How to calculate power required by vehicles

[sophiecentaur]

I agree with most of that; at least, I did, initially.
But you can't just write them off:
At present, all motors and generators are designed with constant supply volts in mind and that is clearly the most 'convenient' but the fact that capacitors can dump and supply considerable dollops of energy, rapidly seems to be what appeals about them. The energy per kg figures are around that of many rechargeable cells.
The pedal pressure thing wouldn't be a factor if the back pressure were supplied by a servo; whatever you were dumping the energy into, you'd still have a similar problem and you'd still need some Forodo somewhere in the system - just to be safe.
If all the control of charge and discharge were carried out using (a suitable) high frequency AC, the values of inductors could be a lot lower. Aero AC systems use 400Hz, I believe; why not 40kHz, for instance? High power semiconductors are pretty impressive these days. The fact that the available Super Capacitors have only a few volts maximum working conditions needs some ingenuity but they could well get better. Conventional Electrolytics work at much higher voltages than when they were first available.

I was referring to exponential discharging / charging through a resistor. But, of course,
E = C Vsquared, if you're talking about stored energy. It's just not a friendly device to use, like a car battery.

 

[Naty1]

it takes more energy to charge the batteries then they acquire

I haven't read much about the latest in battery development but older style lead acid batteries lose about 15% to 20% of charging power to heat...the battery gets noticeably warmer when charged.
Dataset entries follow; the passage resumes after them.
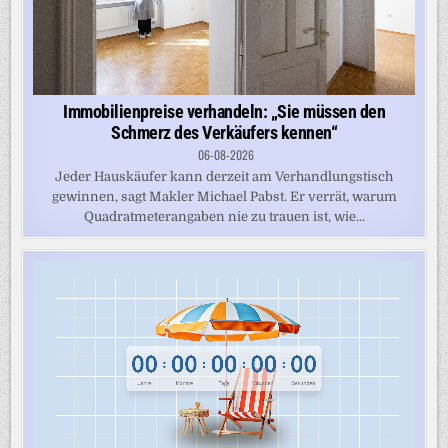
Immobilienpreise verhandeln: „Sie müssen den
Schmerz des Verkäufers kennen“
06-08-2026
Jeder Hauskäufer kann derzeit am Verhandlungstisch
gewinnen, sagt Makler Michael Pabst. Er verrät, warum
Quadratmeterangaben nie zu trauen ist, wie...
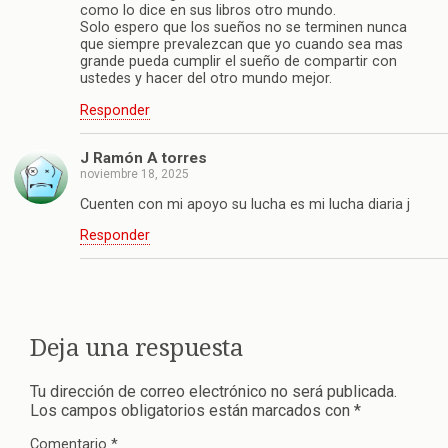
como lo dice en sus libros otro mundo.
Solo espero que los sueños no se terminen nunca
que siempre prevalezcan que yo cuando sea mas
grande pueda cumplir el sueño de compartir con
ustedes y hacer del otro mundo mejor.
Responder
J Ramón A torres
noviembre 18, 2025
Cuenten con mi apoyo su lucha es mi lucha diaria j
Responder
Deja una respuesta
Tu dirección de correo electrónico no será publicada.
Los campos obligatorios están marcados con
*
Comentario
*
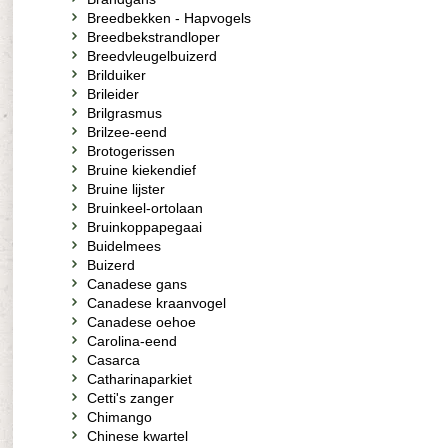
Breedbekken - Hapvogels
Breedbekstrandloper
Breedvleugelbuizerd
Brilduiker
Brileider
Brilgrasmus
Brilzee-eend
Brotogerissen
Bruine kiekendief
Bruine lijster
Bruinkeel-ortolaan
Bruinkoppapegaai
Buidelmees
Buizerd
Canadese gans
Canadese kraanvogel
Canadese oehoe
Carolina-eend
Casarca
Catharinaparkiet
Cetti's zanger
Chimango
Chinese kwartel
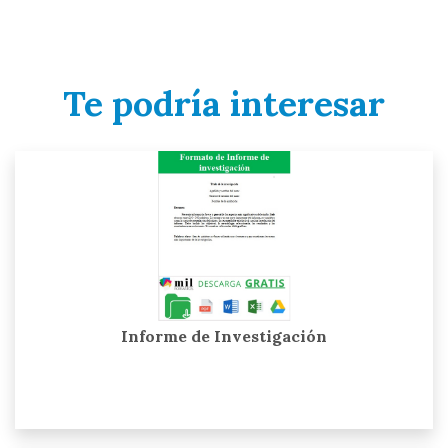
Te podría interesar
Informe de Investigación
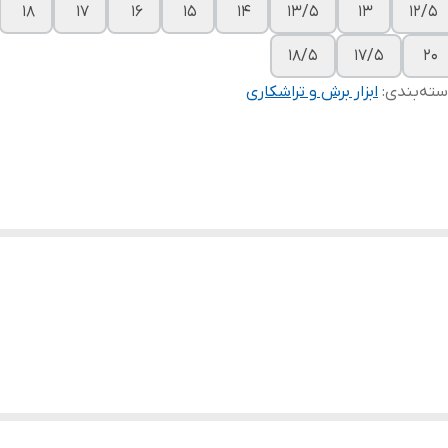
۱۸
۱۷
۱۶
۱۵
۱۴
۱۳/۵
۱۳
۱۲/۵
۱۸/۵
۱۷/۵
۲۰
ته‌بندی
:
ابزار برش و تراشکاری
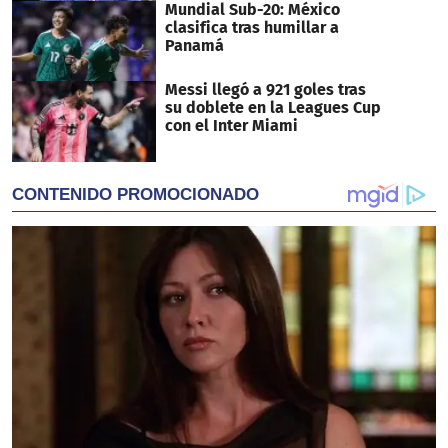
Mundial Sub-20: México
clasifica tras humillar a
Panamá
Messi llegó a 921 goles tras
su doblete en la Leagues Cup
con el Inter Miami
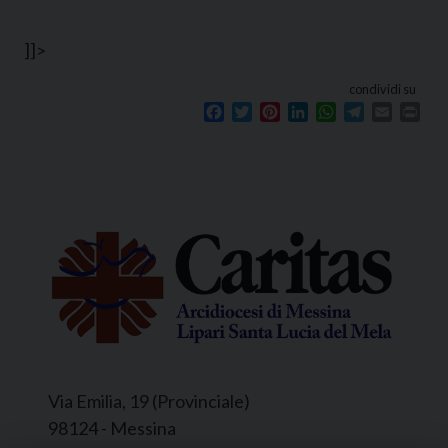
]]>
condividi su
Facebook
Twitter
Pinterest
LinkedIn
WhatsApp
Telegram
Email
Prin
Via Emilia, 19 (Provinciale)
98124 - Messina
AGM batteries with extremekly low internal resistance lose only a few percent, maybe 2% to 4% to heating when charged.

In addition AGM batteries can accept a charge up to their full rating in amp hours...so,for example, a 200 amp hour AGM battery can be charged at up to 200 amps...a tradional wet cell lead acid battery, like the ones in most cars, will only accept about 25% of their rating in amps...about 50 amps for a 200 AH rated battery.

In addition an alternator, likely loses another 15% or more of engine power in belt friction, heating, and internal frictional and air movement losses. Likewise battery chargers have their own losses...as do inverters if boosting battery voltages to higher ac levels...these also are only about 80 or 85% efficient.

I opted for a lot of battery sourced power aboard my boat when cruising both for quiet and to avoid even greater losses and noise in running a gas or diesel generator. I got my quiet for reding physics, but the losses were substantial no matter what when away from commercial dockside power.

 

[Phrak]

I agree with most of that; at least, I did, initially.
But you can't just write them off:

I find capacitors as applied to braking systems inferior to batteries for the numerous reasons I've already give. In nearly parallel argument they are inferior to batteries in supplying power. Without evidence to the contrary I don't find them worthy of consideration.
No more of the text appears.